Modelling dementia in Drosophila uncovers shared and specific targets of TDP-43 proteinopathy across ALS and FTD relevant circuits

Amyotrophic lateral sclerosis (ALS) and fronto-temporal dementia (FTD) comprise a spectrum of neurodegenerative diseases linked to TDP-43 proteinopathy, which at the cellular level, is characterized by loss of nuclear TDP-43 and accumulation of cytoplasmic TDP-43 puncta that ultimately cause RNA processing defects including dysregulation of splicing, mRNA transport and translation. Complementing our previous models of ALS, here we report a novel model of FTD based on overexpression of TDP-43 in the Drosophila mushroom body (MB) circuit.

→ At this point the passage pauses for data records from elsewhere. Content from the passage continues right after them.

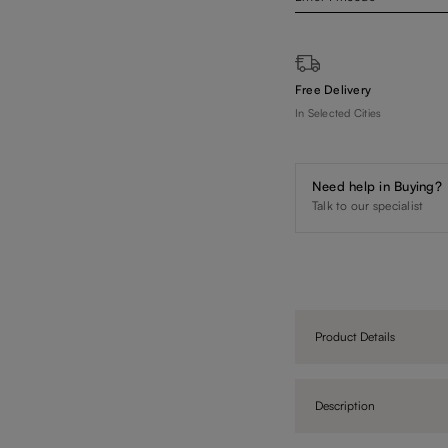
Free Delivery
In Selected Cities
Need help in Buying?
Talk to our specialist
Product Details
Description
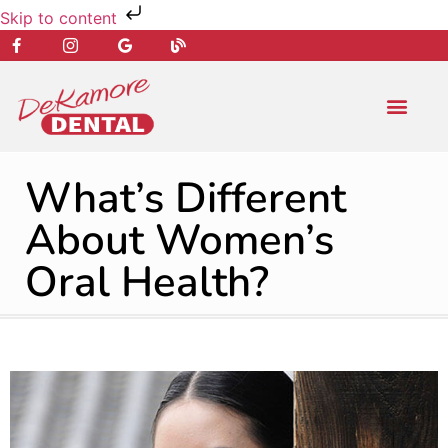
Skip to content
NEW PATIENT
DENTAL SERVIC
What’s Different
About Women’s
Oral Health?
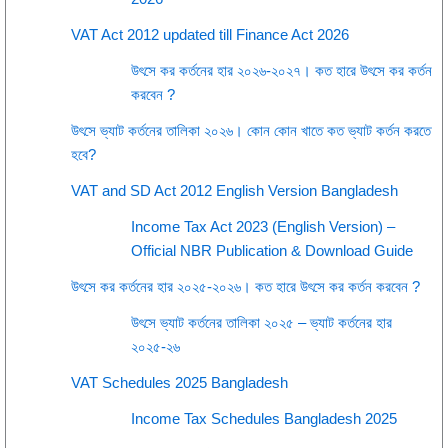
VAT Act 2012 updated till Finance Act 2026
উৎসে কর কর্তনের হার ২০২৬-২০২৭। কত হারে উৎসে কর কর্তন
করবেন ?
উৎসে ভ্যাট কর্তনের তালিকা ২০২৬। কোন কোন খাতে কত ভ্যাট কর্তন করতে
হবে?
VAT and SD Act 2012 English Version Bangladesh
Income Tax Act 2023 (English Version) –
Official NBR Publication & Download Guide
উৎসে কর কর্তনের হার ২০২৫-২০২৬। কত হারে উৎসে কর কর্তন করবেন ?
উৎসে ভ্যাট কর্তনের তালিকা ২০২৫ – ভ্যাট কর্তনের হার
২০২৫-২৬
VAT Schedules 2025 Bangladesh
Income Tax Schedules Bangladesh 2025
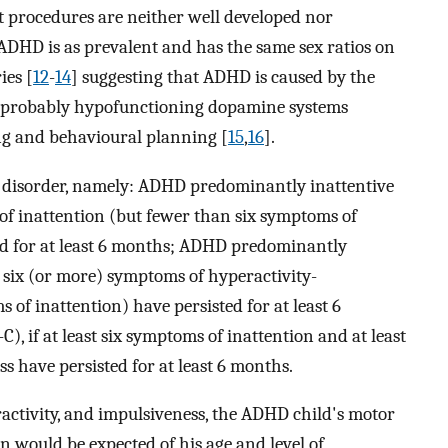
t procedures are neither well developed nor
 ADHD is as prevalent and has the same sex ratios on
ies [
12
-
14
] suggesting that ADHD is caused by the
s probably hypofunctioning dopamine systems
ng and behavioural planning [
15
,
16
].
he disorder, namely: ADHD predominantly inattentive
of inattention (but fewer than six symptoms of
ed for at least 6 months; ADHD predominantly
six (or more) symptoms of hyperactivity-
of inattention) have persisted for at least 6
if at least six symptoms of inattention and at least
s have persisted for at least 6 months.
activity, and impulsiveness, the ADHD child's motor
an would be expected of his age and level of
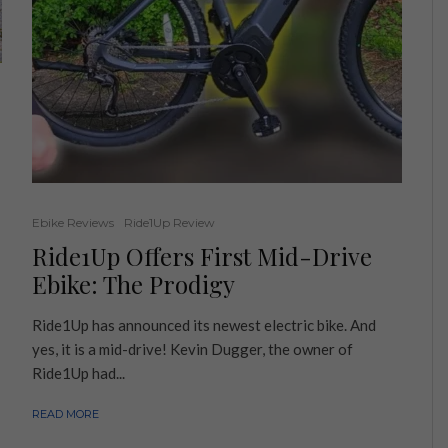
Ebike Reviews
Ride1Up Review
Ride1Up Offers First Mid-Drive
Ebike: The Prodigy
Ride1Up has announced its newest electric bike. And
yes, it is a mid-drive! Kevin Dugger, the owner of
Ride1Up had...
READ MORE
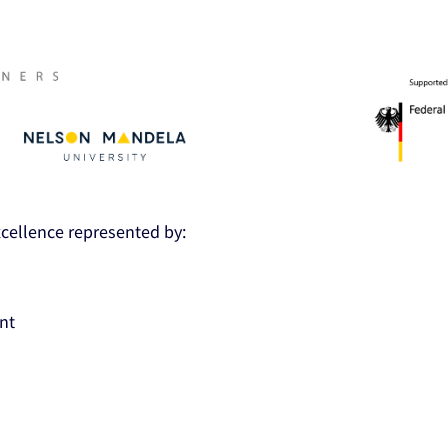
Excellence represented by:
nt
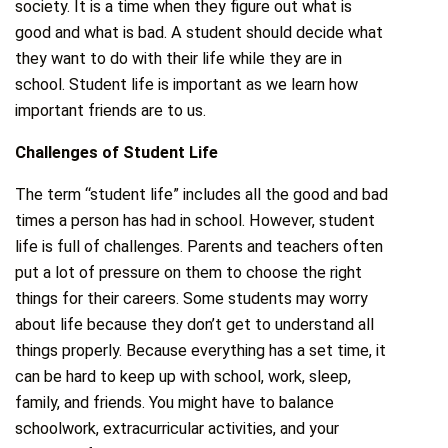
society. It is a time when they figure out what is
good and what is bad. A student should decide what
they want to do with their life while they are in
school. Student life is important as we learn how
important friends are to us.
Challenges of Student Life
The term “student life” includes all the good and bad
times a person has had in school. However, student
life is full of challenges. Parents and teachers often
put a lot of pressure on them to choose the right
things for their careers. Some students may worry
about life because they don’t get to understand all
things properly. Because everything has a set time, it
can be hard to keep up with school, work, sleep,
family, and friends. You might have to balance
schoolwork, extracurricular activities, and your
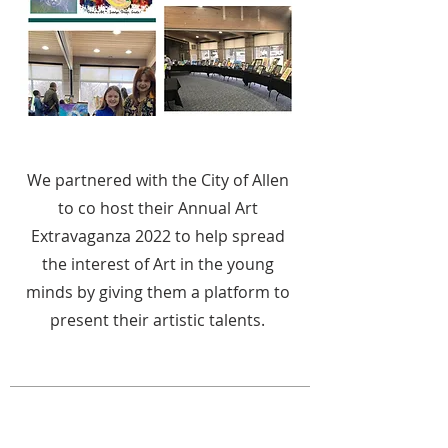
We partnered with the City of Allen
to co host their Annual Art
Extravaganza 2022 to help spread
the interest of Art in the young
minds by giving them a platform to
present their artistic talents.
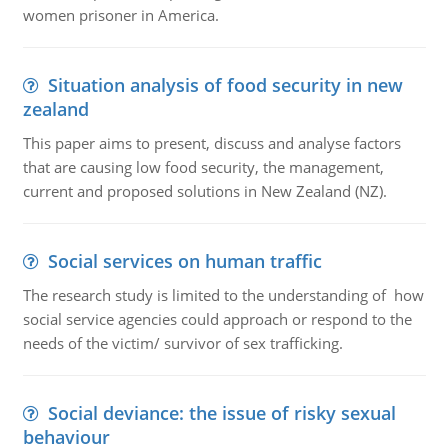
women prisoner in America.
Situation analysis of food security in new
zealand
This paper aims to present, discuss and analyse factors
that are causing low food security, the management,
current and proposed solutions in New Zealand (NZ).
Social services on human traffic
The research study is limited to the understanding of how
social service agencies could approach or respond to the
needs of the victim/ survivor of sex trafficking.
Social deviance: the issue of risky sexual
behaviour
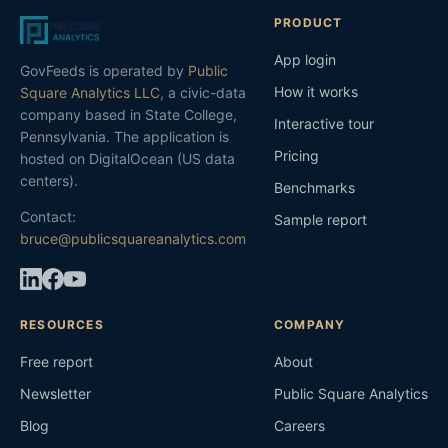
PRODUCT
App login
GovFeeds is operated by
Public
How it works
Square Analytics LLC
, a civic-data
company based in State College,
Interactive tour
Pennsylvania. The application is
Pricing
hosted on DigitalOcean (US data
centers).
Benchmarks
Contact:
Sample report
bruce@publicsquareanalytics.com
RESOURCES
COMPANY
Free report
About
Newsletter
Public Square Analytics
Blog
Careers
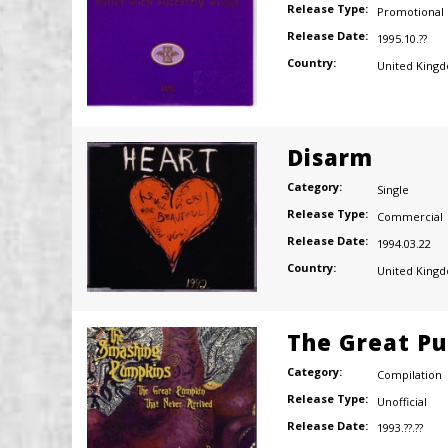
Release Type:
Promotional
Release Date:
1995.10.??
Country:
United King
Disarm
Category:
Single
Release Type:
Commercial
Release Date:
1994.03.22
Country:
United King
The Great Pu
Category:
Compilation
Release Type:
Unofficial
Release Date:
1993.??.??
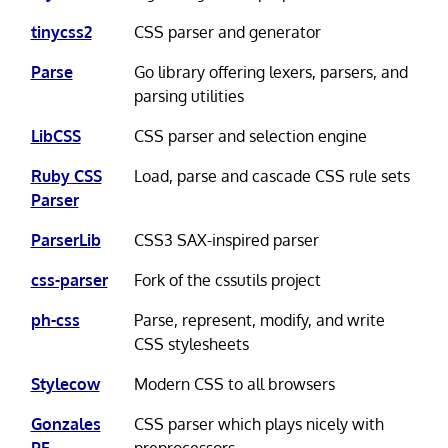
tinycss2
CSS parser and generator
Parse
Go library offering lexers, parsers, and
parsing utilities
LibCSS
CSS parser and selection engine
Ruby CSS
Load, parse and cascade CSS rule sets
Parser
ParserLib
CSS3 SAX-inspired parser
css-parser
Fork of the cssutils project
ph-css
Parse, represent, modify, and write
CSS stylesheets
Stylecow
Modern CSS to all browsers
Gonzales
CSS parser which plays nicely with
PE
preprocessors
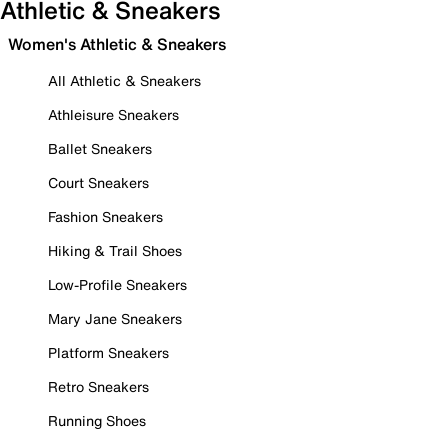
Athletic & Sneakers
Women's Athletic & Sneakers
All Athletic & Sneakers
Athleisure Sneakers
Ballet Sneakers
Court Sneakers
Fashion Sneakers
Hiking & Trail Shoes
Low-Profile Sneakers
Mary Jane Sneakers
Platform Sneakers
Retro Sneakers
Running Shoes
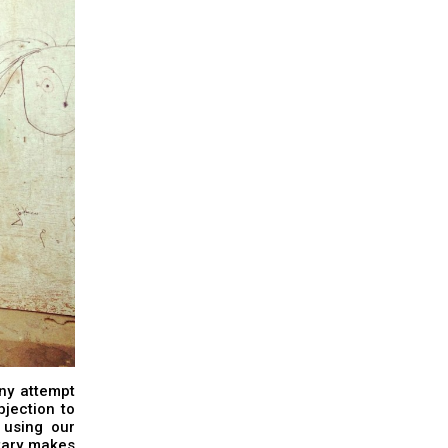
any attempt
bjection to
 using our
tary makes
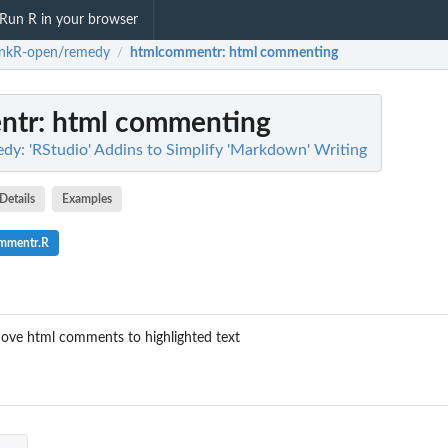
Run R in your browser
inkR-open/remedy
htmlcommentr
: html commenting
/
ntr
: html commenting
y: 'RStudio' Addins to Simplify 'Markdown' Writing
Details
Examples
ommentr.R
ove html comments to highlighted text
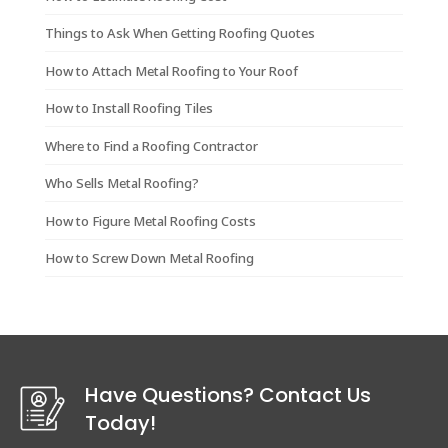
Things to Ask When Getting Roofing Quotes
How to Attach Metal Roofing to Your Roof
How to Install Roofing Tiles
Where to Find a Roofing Contractor
Who Sells Metal Roofing?
How to Figure Metal Roofing Costs
How to Screw Down Metal Roofing
Have Questions? Contact Us
Today!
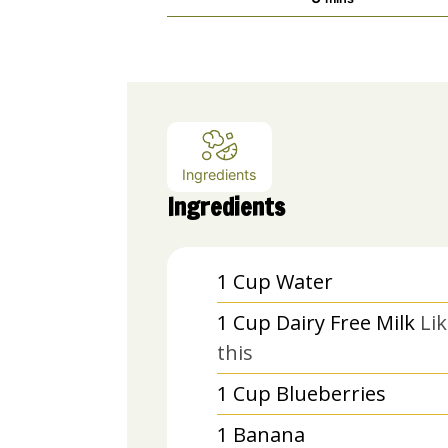
Ingredients
Ingredients
1
Cup
Water
1
Cup
Dairy Free Milk
Li
this
1
Cup
Blueberries
1
Banana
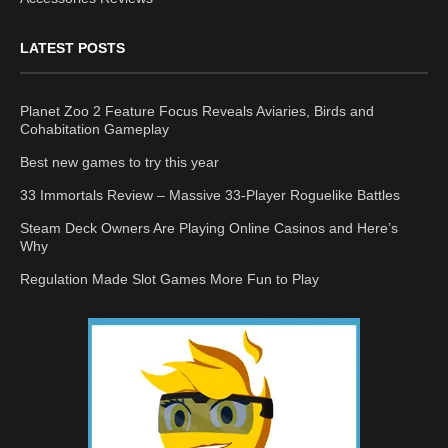
LATEST POSTS
Planet Zoo 2 Feature Focus Reveals Aviaries, Birds and
Cohabitation Gameplay
Best new games to try this year
33 Immortals Review – Massive 33-Player Roguelike Battles
Steam Deck Owners Are Playing Online Casinos and Here’s
Why
Regulation Made Slot Games More Fun to Play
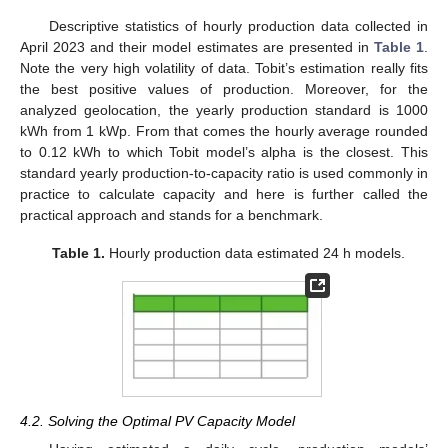
Descriptive statistics of hourly production data collected in
April 2023 and their model estimates are presented in
Table 1
.
Note the very high volatility of data. Tobit’s estimation really fits
the best positive values of production. Moreover, for the
analyzed geolocation, the yearly production standard is 1000
kWh from 1 kWp. From that comes the hourly average rounded
to 0.12 kWh to which Tobit model’s alpha is the closest. This
standard yearly production-to-capacity ratio is used commonly in
practice to calculate capacity and here is further called the
practical approach and stands for a benchmark.
Table 1.
Hourly production data estimated 24 h models.
4.2. Solving the Optimal PV Capacity Model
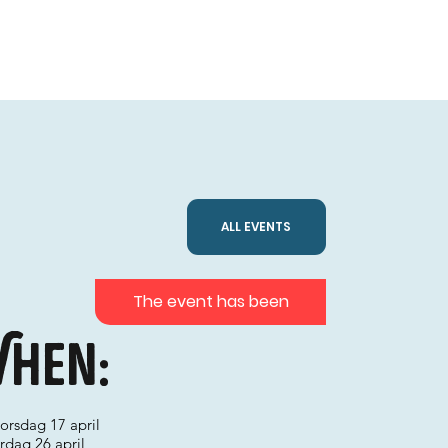
ALL EVENTS
The event has been
hen:
torsdag 17 april
lördag 26 april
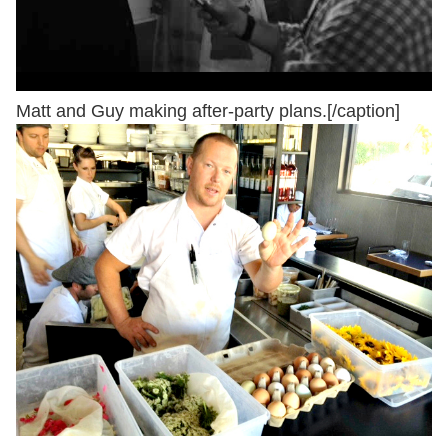
Matt and Guy making after-party plans.[/caption]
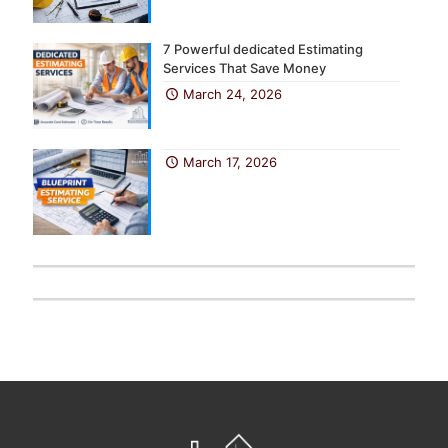
7 Powerful dedicated Estimating
Services That Save Money
March 24, 2026
March 17, 2026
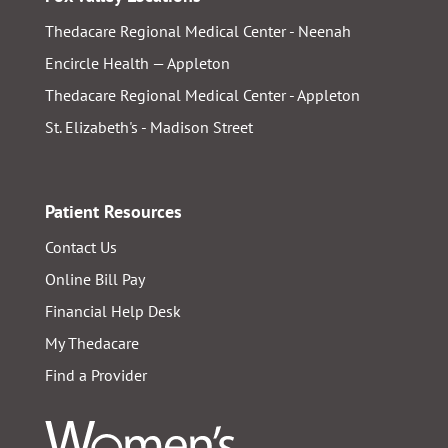
Thedacare Regional Medical Center - Neenah
Encircle Health — Appleton
Thedacare Regional Medical Center - Appleton
St. Elizabeth's - Madison Street
Patient Resources
Contact Us
Online Bill Pay
Financial Help Desk
My Thedacare
Find a Provider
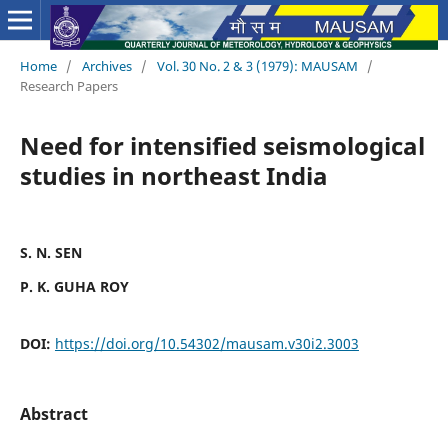
Home
/
Archives
/
Vol. 30 No. 2 & 3 (1979): MAUSAM
/
Research Papers
Need for intensified seismological
studies in northeast India
S. N. SEN
P. K. GUHA ROY
DOI:
https://doi.org/10.54302/mausam.v30i2.3003
Abstract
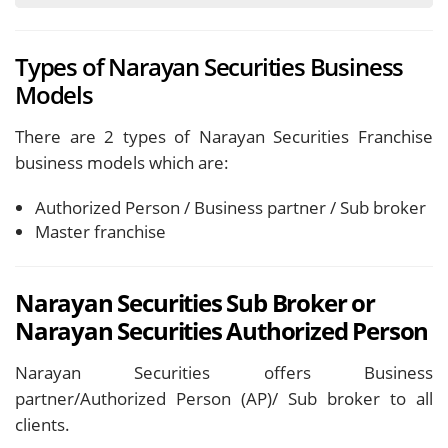
Types of Narayan Securities Business
Models
There are 2 types of Narayan Securities Franchise
business models which are:
Authorized Person / Business partner / Sub broker
Master franchise
Narayan Securities Sub Broker or
Narayan Securities Authorized Person
Narayan Securities offers Business
partner/Authorized Person (AP)/ Sub broker to all
clients.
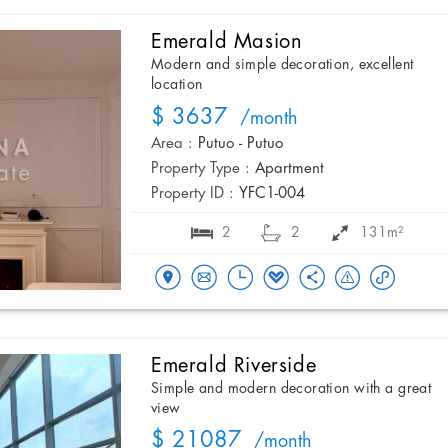
Emerald Masion
Modern and simple decoration, excellent
location
$ 3637
/month
Area :
Putuo - Putuo
Property Type :
Apartment
Property ID :
YFC1-004
2
2
131m²
Emerald Riverside
Simple and modern decoration with a great
view
$ 21087
/month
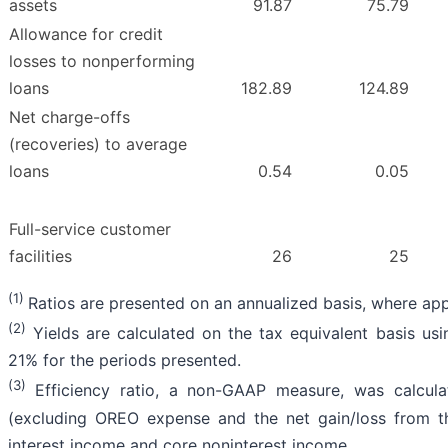
assets
91.87
75.79
Allowance for credit
losses to nonperforming
loans
182.89
124.89
Net charge-offs
(recoveries) to average
loans
0.54
0.05
Full-service customer
facilities
26
25
(1)
Ratios are presented on an annualized basis, where app
(2)
Yields are calculated on the tax equivalent basis usi
21% for the periods presented.
(3)
Efficiency ratio, a non-GAAP measure, was calcula
(excluding OREO expense and the net gain/loss from t
interest income and core noninterest income.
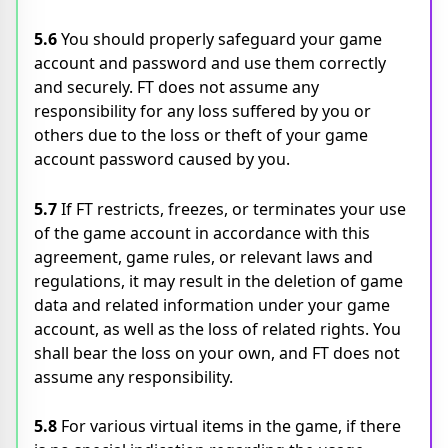
5.6
You should properly safeguard your game
account and password and use them correctly
and securely. FT does not assume any
responsibility for any loss suffered by you or
others due to the loss or theft of your game
account password caused by you.
5.7
If FT restricts, freezes, or terminates your use
of the game account in accordance with this
agreement, game rules, or relevant laws and
regulations, it may result in the deletion of game
data and related information under your game
account, as well as the loss of related rights. You
shall bear the loss on your own, and FT does not
assume any responsibility.
5.8
For various virtual items in the game, if there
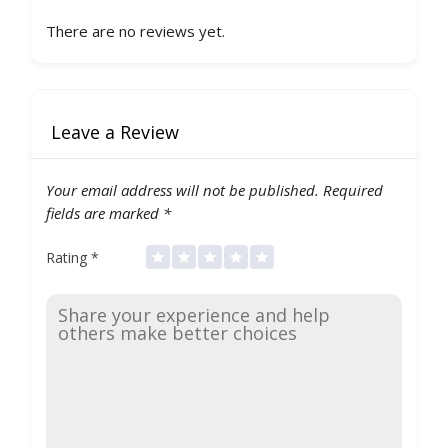
There are no reviews yet.
Leave a Review
Your email address will not be published.
Required
fields are marked
*
Rating
*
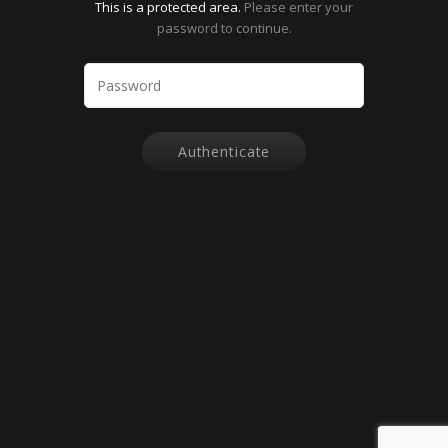
This is a protected area.
Please enter your
password to continue.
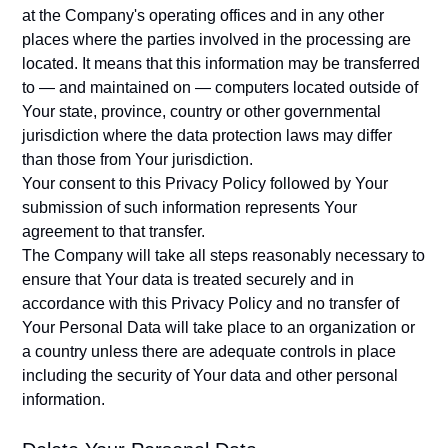
at the Company's operating offices and in any other
places where the parties involved in the processing are
located. It means that this information may be transferred
to — and maintained on — computers located outside of
Your state, province, country or other governmental
jurisdiction where the data protection laws may differ
than those from Your jurisdiction.
Your consent to this Privacy Policy followed by Your
submission of such information represents Your
agreement to that transfer.
The Company will take all steps reasonably necessary to
ensure that Your data is treated securely and in
accordance with this Privacy Policy and no transfer of
Your Personal Data will take place to an organization or
a country unless there are adequate controls in place
including the security of Your data and other personal
information.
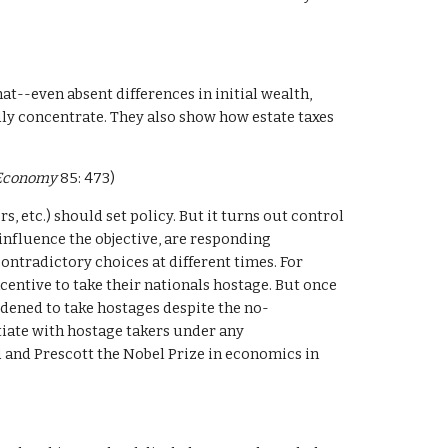
--even absent differences in initial wealth, 
ly concentrate. They also show how estate taxes 
l Economy
 85: 473)
 etc.) should set policy. But it turns out control 
nfluence the objective, are responding 
ntradictory choices at different times. For 
centive to take their nationals hostage. But once 
dened to take hostages despite the no-
tiate with hostage takers under any 
 and Prescott the Nobel Prize in economics in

This model recapitulates several aspects of FTD pathology including age-dependent neuronal loss, and nuclear depletion and cytoplasmic accumulation of TDP-43, accompanied by behavioral deficits in working memory and sleep that occur before axonal degeneration ensues. RNA immunoprecipitations identify several candidate mRNA targets of TDP-43 in MBs, some of which are unique to the MB circuit while others are shared with motor neurons. Among the latter is the glypican Dally-like-protein (Dlp), a modulator of Wg/Wnt signaling. Using genetic interactions we show that overexpression of Dlp in MBs mitigates TDP-43 dependent working memory deficits. These results highlight the utility of modelling TDP-43 proteinopathy in Drosophila and provide a novel platform for studying the molecular mechanisms underlying FTD, and potentially uncovering shared and circuit specific vulnerabilities in ALS/FTD. ### Competing Interest Statement The authors have declared no competing interest.